- Task brief -
Give back every record below in full and exactly, but without a single image.

- Entries supplied -
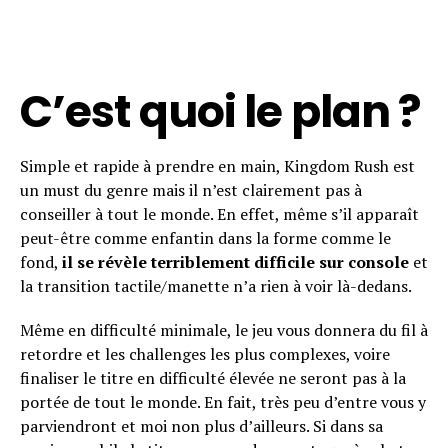
C’est quoi le plan ?
Simple et rapide à prendre en main, Kingdom Rush est
un must du genre mais il n’est clairement pas à
conseiller à tout le monde. En effet, même s’il apparaît
peut-être comme enfantin dans la forme comme le
fond,
il se révèle terriblement difficile sur console
et
la transition tactile/manette n’a rien à voir là-dedans.
Même en difficulté minimale, le jeu vous donnera du fil à
retordre et les challenges les plus complexes, voire
finaliser le titre en difficulté élevée ne seront pas à la
portée de tout le monde. En fait, très peu d’entre vous y
parviendront et moi non plus d’ailleurs. Si dans sa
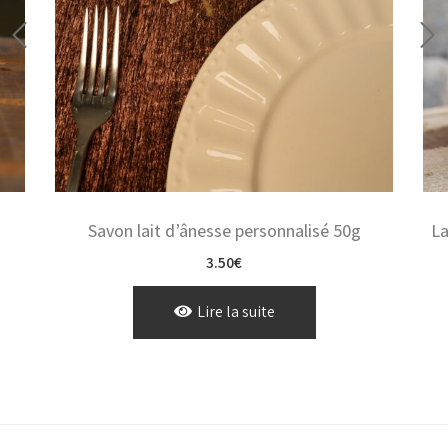
La
Savon lait d’ânesse personnalisé 50g
3.50
€
Lire la suite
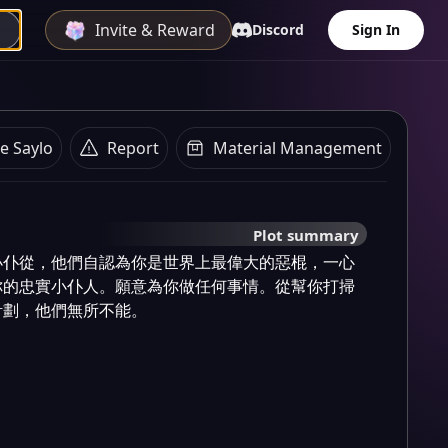
Invite & Reward
Discord
Sign In
e Saylo
Report
Material Management
Plot summary
小仆從，他們自認為你是世界上最偉大的惡棍，一心
你的忠實小仆人。願意為你做任何事情。從幫你打掃
計劃，他們無所不能。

- Written response -
C’est quoi le plan ?
Simple et rapide à prendre en main, Kingdom Rush est
un must du genre mais il n’est clairement pas à
conseiller à tout le monde. En effet, même s’il apparaît
peut-être comme enfantin dans la forme comme le
fond,
il se révèle terriblement difficile sur console
et
la transition tactile/manette n’a rien à voir là-dedans.
Même en difficulté minimale, le jeu vous donnera du fil à
retordre et les challenges les plus complexes, voire
finaliser le titre en difficulté élevée ne seront pas à la
portée de tout le monde. En fait, très peu d’entre vous y
parviendront et moi non plus d’ailleurs. Si dans sa
La
Savon lait d’ânesse personnalisé 50g
3.50
€
Lire la suite
Invite & Reward
Discord
Sign In
e Saylo
Report
Material Management
Plot summary
小仆從，他們自認為你是世界上最偉大的惡棍，一心
你的忠實小仆人。願意為你做任何事情。從幫你打掃
計劃，他們無所不能。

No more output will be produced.